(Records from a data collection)
--------------------

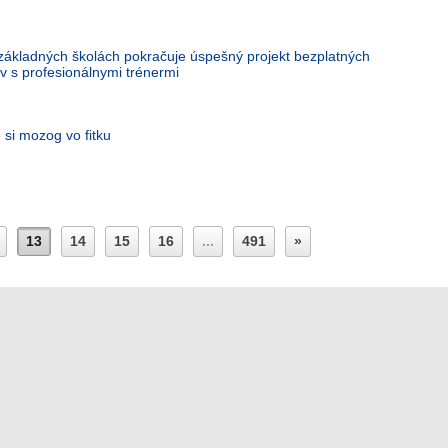
základných školách pokračuje úspešný projekt bezplatných
v s profesionálnymi trénermi
e si mozog vo fitku
13
14
15
16
...
491
»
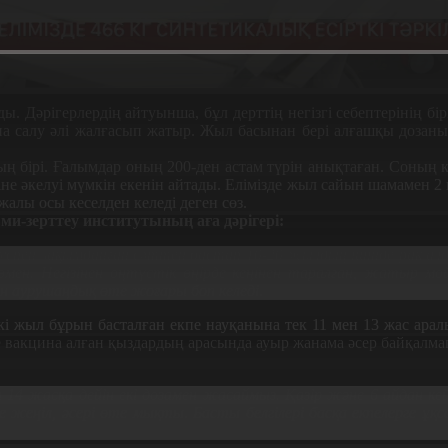
. Дәрігерлердің айтуынша, бұл дерттің негізгі себептерінің бі
цина салу әлі жалғасып жатыр. Жыл басынан бері алғашқы дозан
ң бірі. Ғалымдар оның 200-ден астам түрін анықтаған. Соның ке
іне әкелуі мүмкін екенін айтады. Елімізде жыл сайын шамамен
жалы осы кеселден келеді деген сөз.
и-зерттеу институтының аға дәрігері:
ируспен зақымданған сәттен бастап 10-20 жылдың ішінде рак ал
мен. Негізінен оңтүстік өңірде кеңінен таралған, жатыр мойн
н аурушаңдық өте жоғары боп келеді.
Екі жыл бұрын басталған екпе науқанына тек 11 мен 13 жас ара
ге вакцина алған қыздардың арасында ауыр жанама әсер байқалма
14 жасқа дейін екі дозамен жасаймыз. Қазір және 6 айдан к
те жеңіл, әсері өте мықты. Басты белгілері басқа екпелерге ұқса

--------------------

Without the pictures, copy out all the records above exactly.

§ Expected answer
základných školách pokračuje úspešný projekt bezplatných
v s profesionálnymi trénermi
e si mozog vo fitku
13
14
15
16
...
491
»
. Дәрігерлердің айтуынша, бұл дерттің негізгі себептерінің бі
цина салу әлі жалғасып жатыр. Жыл басынан бері алғашқы дозан
ң бірі. Ғалымдар оның 200-ден астам түрін анықтаған. Соның ке
іне әкелуі мүмкін екенін айтады. Елімізде жыл сайын шамамен
жалы осы кеселден келеді деген сөз.
и-зерттеу институтының аға дәрігері:
ируспен зақымданған сәттен бастап 10-20 жылдың ішінде рак ал
мен. Негізінен оңтүстік өңірде кеңінен таралған, жатыр мойн
н аурушаңдық өте жоғары боп келеді.
Екі жыл бұрын басталған екпе науқанына тек 11 мен 13 жас ара
ге вакцина алған қыздардың арасында ауыр жанама әсер байқалма
14 жасқа дейін екі дозамен жасаймыз. Қазір және 6 айдан к
те жеңіл, әсері өте мықты. Басты белгілері басқа екпелерге ұқса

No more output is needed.